Long, rounded and thin spaghetti is probably the most iconic kind of pasta loved by young and old. In fact, this degree of admiration has even afforded it its own day on Jan. 4. There are few things in life more satisfying than slurping spaghetti up with a great sauce to pair with. Here, we'll share two classics and one not-so-classic recipe, as well as a gluten-free alternative, to mark this delicious day.
Some facts about spaghetti
Before we start, let's look at some facts. We use the word for this Italian food so liberally, but what does it actually mean? Spaghetti is actually the plural of spaghetto, which is a diminutive of spago, meaning “twine, thin string.”
One of TV’s first April Fools pranks involved spaghetti growing on trees. It was in 1957 when spaghetti was considered an exotic dish. The BBC went so far as to say that severe frost would impact the taste of the spaghetti and that they all grew to the exact same length.
When in doubt, go for the classics.
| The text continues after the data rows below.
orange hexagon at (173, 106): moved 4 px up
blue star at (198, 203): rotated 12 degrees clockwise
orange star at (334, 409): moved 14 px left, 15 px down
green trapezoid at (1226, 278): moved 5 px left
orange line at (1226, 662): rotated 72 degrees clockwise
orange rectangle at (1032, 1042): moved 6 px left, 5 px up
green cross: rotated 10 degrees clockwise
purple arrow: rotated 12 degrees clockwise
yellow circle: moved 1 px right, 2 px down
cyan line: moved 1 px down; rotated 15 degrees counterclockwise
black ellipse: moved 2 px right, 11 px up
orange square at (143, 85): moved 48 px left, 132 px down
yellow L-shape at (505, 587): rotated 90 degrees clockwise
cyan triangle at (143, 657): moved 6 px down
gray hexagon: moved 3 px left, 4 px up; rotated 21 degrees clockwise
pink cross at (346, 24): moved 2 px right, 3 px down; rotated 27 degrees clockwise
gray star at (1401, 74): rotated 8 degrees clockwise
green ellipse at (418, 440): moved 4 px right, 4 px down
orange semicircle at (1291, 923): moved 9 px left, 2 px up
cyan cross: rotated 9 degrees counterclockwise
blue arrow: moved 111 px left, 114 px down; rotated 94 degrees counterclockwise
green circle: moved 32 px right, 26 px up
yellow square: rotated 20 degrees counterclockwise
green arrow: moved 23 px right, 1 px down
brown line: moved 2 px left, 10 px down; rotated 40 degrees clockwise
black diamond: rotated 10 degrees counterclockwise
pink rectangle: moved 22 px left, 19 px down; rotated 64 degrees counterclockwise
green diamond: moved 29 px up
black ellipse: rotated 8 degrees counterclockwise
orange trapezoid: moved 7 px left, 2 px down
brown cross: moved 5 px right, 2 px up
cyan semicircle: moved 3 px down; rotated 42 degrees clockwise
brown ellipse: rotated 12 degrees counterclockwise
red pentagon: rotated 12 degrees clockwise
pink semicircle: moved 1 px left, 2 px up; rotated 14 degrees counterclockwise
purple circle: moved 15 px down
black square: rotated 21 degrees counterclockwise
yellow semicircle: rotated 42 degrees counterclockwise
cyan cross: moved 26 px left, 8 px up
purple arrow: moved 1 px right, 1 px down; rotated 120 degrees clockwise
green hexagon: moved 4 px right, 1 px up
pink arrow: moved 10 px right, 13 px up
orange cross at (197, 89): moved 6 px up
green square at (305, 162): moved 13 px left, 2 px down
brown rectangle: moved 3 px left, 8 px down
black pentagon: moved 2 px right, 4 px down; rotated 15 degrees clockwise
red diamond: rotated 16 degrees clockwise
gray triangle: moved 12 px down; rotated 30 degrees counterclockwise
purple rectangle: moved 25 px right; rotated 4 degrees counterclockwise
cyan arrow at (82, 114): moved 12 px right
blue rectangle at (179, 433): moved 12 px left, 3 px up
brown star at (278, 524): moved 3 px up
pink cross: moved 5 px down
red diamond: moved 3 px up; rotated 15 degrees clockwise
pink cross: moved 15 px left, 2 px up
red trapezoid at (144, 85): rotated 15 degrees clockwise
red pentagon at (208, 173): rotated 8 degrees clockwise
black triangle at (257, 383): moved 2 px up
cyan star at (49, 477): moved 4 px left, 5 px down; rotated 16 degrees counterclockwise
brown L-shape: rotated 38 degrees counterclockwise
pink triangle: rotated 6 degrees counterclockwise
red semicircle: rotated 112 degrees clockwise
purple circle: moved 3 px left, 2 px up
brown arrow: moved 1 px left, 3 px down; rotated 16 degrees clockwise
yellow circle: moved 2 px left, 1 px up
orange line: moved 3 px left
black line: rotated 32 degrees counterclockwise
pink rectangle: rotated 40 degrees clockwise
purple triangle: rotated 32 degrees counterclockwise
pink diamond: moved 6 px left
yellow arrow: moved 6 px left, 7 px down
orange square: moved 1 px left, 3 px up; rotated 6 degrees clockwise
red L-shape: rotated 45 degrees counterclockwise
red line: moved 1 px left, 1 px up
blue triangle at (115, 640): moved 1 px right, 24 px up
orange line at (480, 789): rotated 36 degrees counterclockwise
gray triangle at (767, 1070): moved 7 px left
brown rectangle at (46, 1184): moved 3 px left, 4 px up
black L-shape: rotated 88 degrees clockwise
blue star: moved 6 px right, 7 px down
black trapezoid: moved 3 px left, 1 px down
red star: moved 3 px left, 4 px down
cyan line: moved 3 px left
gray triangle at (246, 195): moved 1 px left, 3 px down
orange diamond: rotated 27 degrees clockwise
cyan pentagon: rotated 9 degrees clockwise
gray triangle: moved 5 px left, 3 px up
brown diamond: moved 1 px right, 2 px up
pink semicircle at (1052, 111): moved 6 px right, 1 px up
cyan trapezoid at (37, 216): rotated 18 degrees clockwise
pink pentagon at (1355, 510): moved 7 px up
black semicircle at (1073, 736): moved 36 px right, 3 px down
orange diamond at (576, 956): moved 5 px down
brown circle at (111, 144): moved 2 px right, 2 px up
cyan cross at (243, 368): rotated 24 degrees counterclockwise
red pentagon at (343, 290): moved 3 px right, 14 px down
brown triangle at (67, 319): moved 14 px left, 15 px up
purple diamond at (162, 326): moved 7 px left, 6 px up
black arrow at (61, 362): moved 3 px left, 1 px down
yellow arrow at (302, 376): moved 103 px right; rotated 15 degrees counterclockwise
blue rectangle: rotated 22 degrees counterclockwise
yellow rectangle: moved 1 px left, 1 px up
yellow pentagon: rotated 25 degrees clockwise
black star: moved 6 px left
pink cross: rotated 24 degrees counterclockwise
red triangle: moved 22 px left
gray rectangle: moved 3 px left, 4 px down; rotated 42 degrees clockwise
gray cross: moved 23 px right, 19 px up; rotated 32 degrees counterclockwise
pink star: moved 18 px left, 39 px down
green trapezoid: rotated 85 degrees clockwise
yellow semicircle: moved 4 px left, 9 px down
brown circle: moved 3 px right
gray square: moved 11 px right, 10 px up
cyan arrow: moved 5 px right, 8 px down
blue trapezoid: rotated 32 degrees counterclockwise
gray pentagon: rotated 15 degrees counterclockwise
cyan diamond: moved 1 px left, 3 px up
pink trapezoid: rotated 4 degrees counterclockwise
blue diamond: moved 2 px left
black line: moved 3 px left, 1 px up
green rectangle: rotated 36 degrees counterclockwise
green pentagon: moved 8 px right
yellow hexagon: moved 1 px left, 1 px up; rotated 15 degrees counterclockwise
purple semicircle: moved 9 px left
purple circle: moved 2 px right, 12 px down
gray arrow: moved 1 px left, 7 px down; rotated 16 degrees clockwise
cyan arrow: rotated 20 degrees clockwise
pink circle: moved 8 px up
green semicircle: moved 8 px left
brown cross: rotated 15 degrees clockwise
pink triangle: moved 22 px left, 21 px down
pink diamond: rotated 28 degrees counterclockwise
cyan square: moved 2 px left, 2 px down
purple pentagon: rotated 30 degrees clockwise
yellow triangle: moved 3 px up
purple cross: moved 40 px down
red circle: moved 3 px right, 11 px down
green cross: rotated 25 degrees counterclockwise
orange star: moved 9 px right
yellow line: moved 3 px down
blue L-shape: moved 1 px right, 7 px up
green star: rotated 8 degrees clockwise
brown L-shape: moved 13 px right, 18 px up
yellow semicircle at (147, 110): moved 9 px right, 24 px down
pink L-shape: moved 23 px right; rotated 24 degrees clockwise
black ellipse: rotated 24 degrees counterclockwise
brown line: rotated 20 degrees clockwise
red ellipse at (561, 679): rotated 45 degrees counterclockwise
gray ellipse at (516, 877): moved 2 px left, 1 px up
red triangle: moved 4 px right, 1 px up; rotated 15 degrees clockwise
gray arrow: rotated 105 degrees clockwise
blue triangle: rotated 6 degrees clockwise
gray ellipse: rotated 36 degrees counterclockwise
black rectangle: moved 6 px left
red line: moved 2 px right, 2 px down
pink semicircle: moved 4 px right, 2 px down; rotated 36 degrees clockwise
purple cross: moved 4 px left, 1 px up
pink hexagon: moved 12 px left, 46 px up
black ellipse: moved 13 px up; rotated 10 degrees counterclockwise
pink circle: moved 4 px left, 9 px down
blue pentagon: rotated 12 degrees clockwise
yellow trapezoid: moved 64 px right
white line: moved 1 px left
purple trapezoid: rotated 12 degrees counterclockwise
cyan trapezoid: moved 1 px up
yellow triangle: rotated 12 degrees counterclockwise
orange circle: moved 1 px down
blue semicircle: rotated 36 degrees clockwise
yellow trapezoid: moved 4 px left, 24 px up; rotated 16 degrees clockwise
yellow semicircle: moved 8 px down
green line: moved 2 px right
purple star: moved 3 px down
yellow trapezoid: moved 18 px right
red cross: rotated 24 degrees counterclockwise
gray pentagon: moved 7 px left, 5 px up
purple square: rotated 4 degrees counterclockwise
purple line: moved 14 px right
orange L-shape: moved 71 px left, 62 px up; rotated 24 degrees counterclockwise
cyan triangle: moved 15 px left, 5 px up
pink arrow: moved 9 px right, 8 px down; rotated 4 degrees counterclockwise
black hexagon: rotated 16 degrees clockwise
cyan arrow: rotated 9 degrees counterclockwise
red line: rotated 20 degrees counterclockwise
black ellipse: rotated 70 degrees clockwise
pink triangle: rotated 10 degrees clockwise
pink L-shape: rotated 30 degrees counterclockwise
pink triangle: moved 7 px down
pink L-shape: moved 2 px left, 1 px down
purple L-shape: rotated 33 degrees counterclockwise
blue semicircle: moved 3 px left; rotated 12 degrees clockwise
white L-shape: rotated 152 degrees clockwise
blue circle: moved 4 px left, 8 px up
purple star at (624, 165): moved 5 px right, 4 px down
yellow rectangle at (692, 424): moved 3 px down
Juicy tomatoes meet with hearty minced meat to make for a simple and delicious, filling and economical sauce for all to enjoy.
Chop the garlic as finely as possible and cook it with a bit of oil, chopped onions and carrots until the onions have softened and turned translucent. Add the meat and cook it until it browns. Add the tomatoes or tomato sauce and season to your liking. Thyme gives it that classic flavor so don’t hesitate to add some more, but make sure to taste test at intervals to not overdo it. Let the sauce simmer for 10-15 minutes.
While the sauce is simmering away cook the spaghetti in salted water. Once drained, give each serving of pasta a generous scoop of your sauce and top off with a great helping of grated Parmesan if so desired.
Some Italians like to add celery or capsicum to Bolognese, which is a great way to get kids to eat more vegetables. If you like sticking to tradition, you can also add in half a cup of dry red wine right after the meat has browned. Let it boil on high heat for one to two minutes before you add in tomatoes or the passata (tomato puree).
Spaghetti with pesto
It can only get as Italian as this. While, personally, I have bigger favorites, it is a rich and delicious way to enjoy pasta and a great way to use some basil from your herb garden at home.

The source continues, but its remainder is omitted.